**What the exercise asks**
Every line from the top of the records through the line containing "Ростехнадзора В.В. Чернышёв отвечает на" should be retyped exactly; the pictures should not.

[Page-level text extractions]

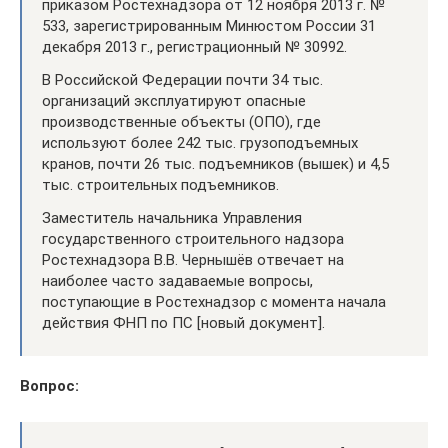
приказом Ростехнадзора от 12 ноября 2013 г. №
533, зарегистрированным Минюстом России 31
декабря 2013 г., регистрационный № 30992.
В Российской Федерации почти 34 тыс.
организаций эксплуатируют опасные
производственные объекты (ОПО), где
используют более 242 тыс. грузоподъемных
кранов, почти 26 тыс. подъемников (вышек) и 4,5
тыс. строительных подъемников.
Заместитель начальника Управления
государственного строительного надзора
Ростехнадзора В.В. Чернышёв отвечает на
наиболее часто задаваемые вопросы,
поступающие в Ростехнадзор с момента начала
действия ФНП по ПС [новый документ].
Вопрос:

**Response below**
приказом Ростехнадзора от 12 ноября 2013 г. №
533, зарегистрированным Минюстом России 31
декабря 2013 г., регистрационный № 30992.
В Российской Федерации почти 34 тыс.
организаций эксплуатируют опасные
производственные объекты (ОПО), где
используют более 242 тыс. грузоподъемных
кранов, почти 26 тыс. подъемников (вышек) и 4,5
тыс. строительных подъемников.
Заместитель начальника Управления
государственного строительного надзора
Ростехнадзора В.В. Чернышёв отвечает на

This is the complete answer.